Mumbai retired IPS officer comes up with ‘roti bank’ to feed the needy


MUMBAI: In a country where millions of people go hungry every day, a retired IPS officer has come up with an initiative to feed the needy. The initiative, called ‘Roti Bank’, collects leftovers from restaurants, clubs and parties in Mumbai, stores it in vans and distributes it to the poor before the food gets stale.

Launched by Maharashtra’s former Director General of Police D Sivanandan in December last year in collaboration with the Mumbai’s famous tiffin carriers ‘Dabbawalas’, the ‘Roti Bank’ claims to be getting a good response. A Mumbai-born and London-based business professional, Nitin Khanapurkar, had also chipped in to support the cause by launching a round-the-clock helpline number for it.
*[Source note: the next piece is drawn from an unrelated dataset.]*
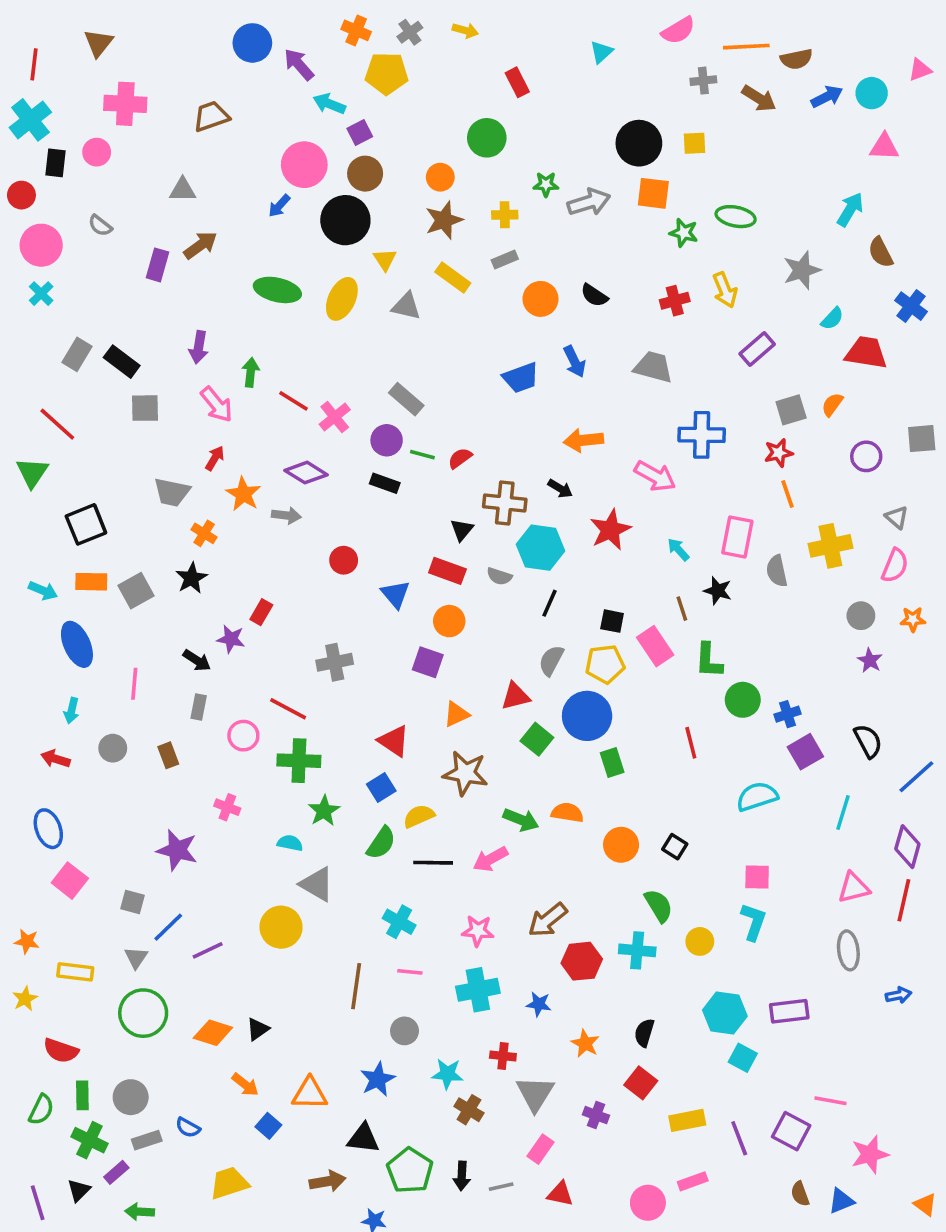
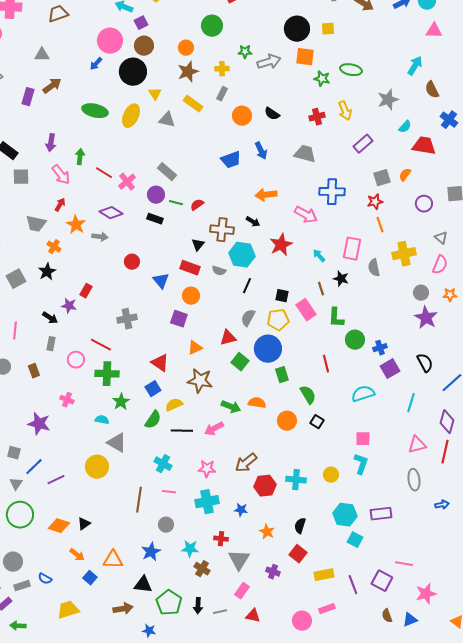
gray rectangle: (505, 260) -> (222, 94), turned -40
purple star: (870, 660) -> (426, 318), size x1.6
green semicircle: (659, 906) -> (308, 395), moved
Nearly 1.8 lakh tonnes of food is wasted every day in India and around 20 crore people, of whom a big number is in Mumbai, go hungry, Sivanandan told PTI.

“Since legal issues restrict eateries from distributing the leftover food to outsiders, we thought of channelising it though our NGO, and I am happy to say that our initiative of ‘Roti Bank’ has received an unprecedented response from various quarters,” he said. “We are a food rescue organisation. We collect the leftover food from hotels and cafeterias and distribute it to the hungry people. It is a simple concept,” he said.


As part of the initiative, two GPRS-equipped vans make rounds of streets near hospitals and slums to provide food to the needy people, he said.